High Availability and Performance
The recommended approach to achieve high availability and fault tolerance is to deploy multiple RadiantOne nodes running in a cluster. Once the desired architecture is put in place, two additional layers must be addressed. These layers were introduced in the Product Overview section in this guide and are known as the Application Layer and the Data Source Access Layer.
The sections below provide a brief introduction to the different architecture components and vocabulary for cluster architectures. For complete configuration details on deploying these architectures, please see the RadiantOne Deployment and Tuning Guide.
There are many advantages to deploying RadiantOne in a cluster, and different types of nodes are used. These are discussed in this section.
A site is defined by a local area network where connectivity is very good and runs at speeds of 1 gigabit or better. You can have one or more clusters deployed on a site.
A cluster must have at least two RadiantOne nodes and a ZooKeeper ensemble of at least three nodes. Best practice recommendation is to deploy an external ZooKeeper ensemble, however, for test environments, you can use ZooKeeper on the same servers as the RadiantOne nodes.
Within a multi-node cluster, there is always only one RadiantOne leader node at any given time and the rest are either follower (potential leader) nodes or follower-only nodes (installed on the same network as the core nodes for better throughput, but will never become leader).
A hardware load balancer is recommended to be placed in front of the RadiantOne nodes to distribute the client load and provide failover should one of the RadiantOne nodes become unavailable. These components are depicted in the diagram below.
Figure 1: Cluster Architecture
One of the biggest advantages of deploying multiple RadiantOne nodes in a cluster is the sharing of configuration files. The cluster is managed by ZooKeeper which is a centralized service for maintaining configuration information. A configuration change made on any of the RadiantOne nodes in the cluster is automatically shared across all nodes. In addition, ZooKeeper manages the RadiantOne nodes in regards to which is the leader and which are the follower nodes. Should the RadiantOne leader node fail, one of the other core nodes will take over and register in ZooKeeper as the new leader. There is no “failback” in this process meaning that when the node that failed comes back online, it becomes a follower node (and is not automatically assigned the leader again).

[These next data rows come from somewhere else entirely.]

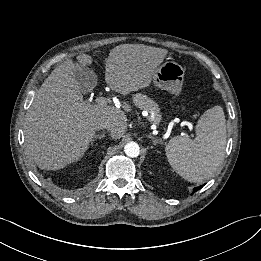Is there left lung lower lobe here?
<instances>
[{"label":"left lung lower lobe","mask_w":261,"mask_h":261,"mask_svg":"<svg viewBox=\"0 0 261 261\" xmlns=\"http://www.w3.org/2000/svg\"><path fill=\"white\" fill-rule=\"evenodd\" d=\"M201 187H202V186L195 187V188L193 189V193L196 192V191H198Z\"/></svg>","instance_id":"0a47b994"}]
</instances>
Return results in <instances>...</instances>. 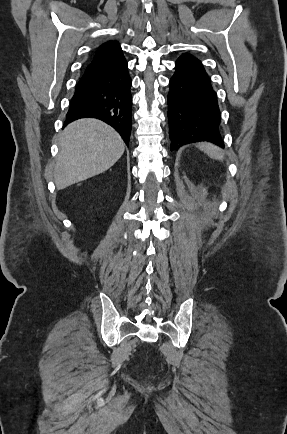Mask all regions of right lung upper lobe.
<instances>
[{"instance_id":"cb5924a9","label":"right lung upper lobe","mask_w":287,"mask_h":434,"mask_svg":"<svg viewBox=\"0 0 287 434\" xmlns=\"http://www.w3.org/2000/svg\"><path fill=\"white\" fill-rule=\"evenodd\" d=\"M119 51H121V47H120L118 42L108 41V42L103 43L102 45H100L98 47L92 60H98V59L107 57L109 55H112L114 53H117Z\"/></svg>"}]
</instances>
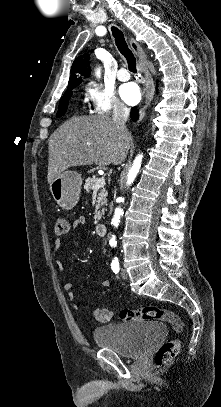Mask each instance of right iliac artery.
Listing matches in <instances>:
<instances>
[{
	"instance_id": "82829eb1",
	"label": "right iliac artery",
	"mask_w": 221,
	"mask_h": 407,
	"mask_svg": "<svg viewBox=\"0 0 221 407\" xmlns=\"http://www.w3.org/2000/svg\"><path fill=\"white\" fill-rule=\"evenodd\" d=\"M111 268H112V270H113V272L115 273V274H117V273H119V271H120V267H119V264H112L111 265Z\"/></svg>"
}]
</instances>
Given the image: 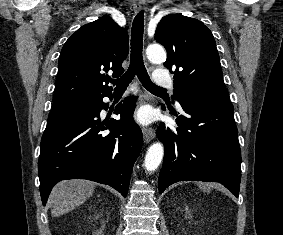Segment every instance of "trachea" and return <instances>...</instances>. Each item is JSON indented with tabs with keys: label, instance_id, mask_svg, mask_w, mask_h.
Returning <instances> with one entry per match:
<instances>
[{
	"label": "trachea",
	"instance_id": "obj_1",
	"mask_svg": "<svg viewBox=\"0 0 283 235\" xmlns=\"http://www.w3.org/2000/svg\"><path fill=\"white\" fill-rule=\"evenodd\" d=\"M143 31H144V13L139 12L132 24L131 29V57L128 70L118 79L111 80L116 85L115 90H124L128 87L135 75L142 85L150 92H163L164 88L152 83L147 70L144 66L142 48H143Z\"/></svg>",
	"mask_w": 283,
	"mask_h": 235
}]
</instances>
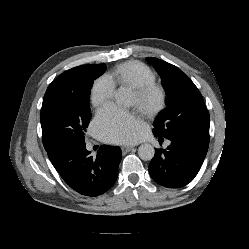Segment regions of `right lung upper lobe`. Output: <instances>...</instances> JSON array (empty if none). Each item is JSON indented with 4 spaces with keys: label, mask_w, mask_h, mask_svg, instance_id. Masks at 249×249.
Returning a JSON list of instances; mask_svg holds the SVG:
<instances>
[{
    "label": "right lung upper lobe",
    "mask_w": 249,
    "mask_h": 249,
    "mask_svg": "<svg viewBox=\"0 0 249 249\" xmlns=\"http://www.w3.org/2000/svg\"><path fill=\"white\" fill-rule=\"evenodd\" d=\"M74 70H75V68H72L70 70L63 72L55 81H60L62 79H66L72 72H74ZM55 81H53V82H55ZM49 96H50V90L47 89L43 100H46Z\"/></svg>",
    "instance_id": "1"
}]
</instances>
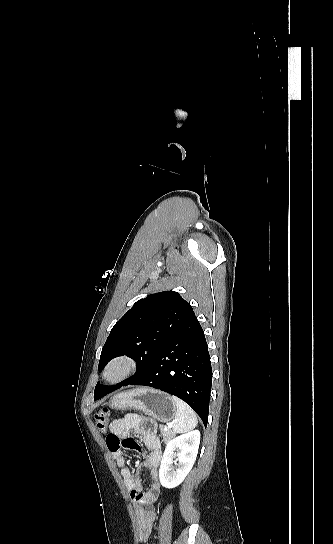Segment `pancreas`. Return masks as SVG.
Returning <instances> with one entry per match:
<instances>
[{"label":"pancreas","instance_id":"pancreas-1","mask_svg":"<svg viewBox=\"0 0 333 544\" xmlns=\"http://www.w3.org/2000/svg\"><path fill=\"white\" fill-rule=\"evenodd\" d=\"M161 433L165 442H168L174 436V433L170 429L165 431L161 428Z\"/></svg>","mask_w":333,"mask_h":544}]
</instances>
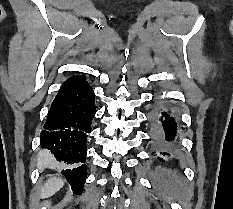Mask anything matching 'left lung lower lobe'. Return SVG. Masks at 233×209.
<instances>
[{
    "instance_id": "left-lung-lower-lobe-1",
    "label": "left lung lower lobe",
    "mask_w": 233,
    "mask_h": 209,
    "mask_svg": "<svg viewBox=\"0 0 233 209\" xmlns=\"http://www.w3.org/2000/svg\"><path fill=\"white\" fill-rule=\"evenodd\" d=\"M157 122L160 125V135H158V151L155 157L160 165L170 166L175 157L176 122L172 115L165 111L159 113Z\"/></svg>"
}]
</instances>
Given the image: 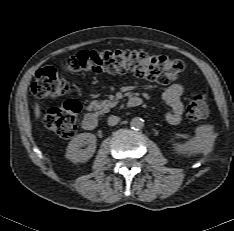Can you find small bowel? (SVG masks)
I'll use <instances>...</instances> for the list:
<instances>
[{
    "label": "small bowel",
    "instance_id": "1",
    "mask_svg": "<svg viewBox=\"0 0 234 231\" xmlns=\"http://www.w3.org/2000/svg\"><path fill=\"white\" fill-rule=\"evenodd\" d=\"M183 86L181 83H173L165 88L163 92V100L169 106L166 118L172 125H177L181 121L184 106L182 103Z\"/></svg>",
    "mask_w": 234,
    "mask_h": 231
}]
</instances>
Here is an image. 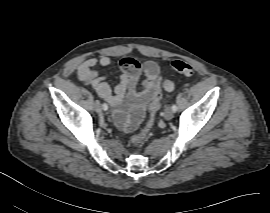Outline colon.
Returning a JSON list of instances; mask_svg holds the SVG:
<instances>
[{"label":"colon","mask_w":270,"mask_h":213,"mask_svg":"<svg viewBox=\"0 0 270 213\" xmlns=\"http://www.w3.org/2000/svg\"><path fill=\"white\" fill-rule=\"evenodd\" d=\"M172 68L178 73L184 74L186 76H190L193 74L194 69L193 66L184 61V60H174L171 63ZM162 86L167 91H172L174 89V82L170 79H165L162 83ZM159 104H155L152 108L151 115L149 117L148 125L136 131L130 138V142L134 146H141L145 140L147 132L150 130L153 122L155 120L156 114L159 110Z\"/></svg>","instance_id":"colon-1"}]
</instances>
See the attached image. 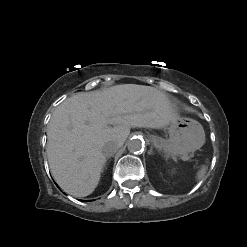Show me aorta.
Masks as SVG:
<instances>
[{
  "mask_svg": "<svg viewBox=\"0 0 247 247\" xmlns=\"http://www.w3.org/2000/svg\"><path fill=\"white\" fill-rule=\"evenodd\" d=\"M144 140L140 137H133L128 142V150L131 153H138L144 149Z\"/></svg>",
  "mask_w": 247,
  "mask_h": 247,
  "instance_id": "obj_1",
  "label": "aorta"
}]
</instances>
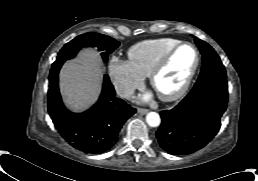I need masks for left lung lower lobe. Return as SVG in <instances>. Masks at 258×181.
Here are the masks:
<instances>
[{
  "label": "left lung lower lobe",
  "mask_w": 258,
  "mask_h": 181,
  "mask_svg": "<svg viewBox=\"0 0 258 181\" xmlns=\"http://www.w3.org/2000/svg\"><path fill=\"white\" fill-rule=\"evenodd\" d=\"M227 101L226 78L196 83L177 106L160 112L162 123L156 132L160 147L172 155H188L206 146L220 129Z\"/></svg>",
  "instance_id": "0a47b994"
}]
</instances>
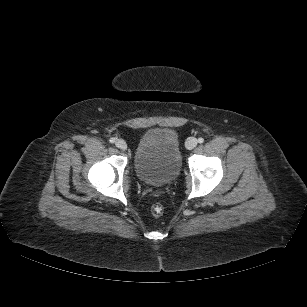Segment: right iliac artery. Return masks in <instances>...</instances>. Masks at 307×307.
I'll use <instances>...</instances> for the list:
<instances>
[{"instance_id": "obj_1", "label": "right iliac artery", "mask_w": 307, "mask_h": 307, "mask_svg": "<svg viewBox=\"0 0 307 307\" xmlns=\"http://www.w3.org/2000/svg\"><path fill=\"white\" fill-rule=\"evenodd\" d=\"M109 141H110V143H114L115 142V138H110Z\"/></svg>"}]
</instances>
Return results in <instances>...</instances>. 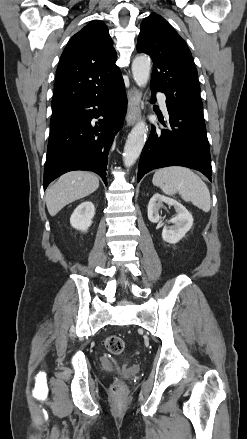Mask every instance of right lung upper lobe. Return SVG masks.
<instances>
[{"label":"right lung upper lobe","mask_w":247,"mask_h":439,"mask_svg":"<svg viewBox=\"0 0 247 439\" xmlns=\"http://www.w3.org/2000/svg\"><path fill=\"white\" fill-rule=\"evenodd\" d=\"M107 26L92 21L64 49L56 70L52 114L103 95L122 80Z\"/></svg>","instance_id":"1"}]
</instances>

The ZooKeeper service is deployed in an ensemble. The ZooKeeper ensemble cannot continue to work properly if half or more of its nodes are down or not reachable. This is the reason for a ZooKeeper ensemble to have a minimum of three nodes. This minimum architecture allows for the failure of one node without compromising the cluster. See the table below for more details.
Figure 2: ZooKeeper Nodes
When ZooKeeper loses contact with over half of the other ZooKeeper servers in the ensemble, it enters into a read-only mode. This allows RadiantOne to continue to process search operations even when the ZooKeeper quorum is lost. However, RadiantOne will deny any write operations by returning LDAP error code 53: Unwilling to Perform to the client. Also, no configuration changes can be made while ZooKeeper is in read-only mode. Administrators cannot login to the Control Panel during this time. If an administrator is logged into the Control Panel when ZooKeeper enters into read-only mode, a warning message appears at the top and no configuration changes are allowed.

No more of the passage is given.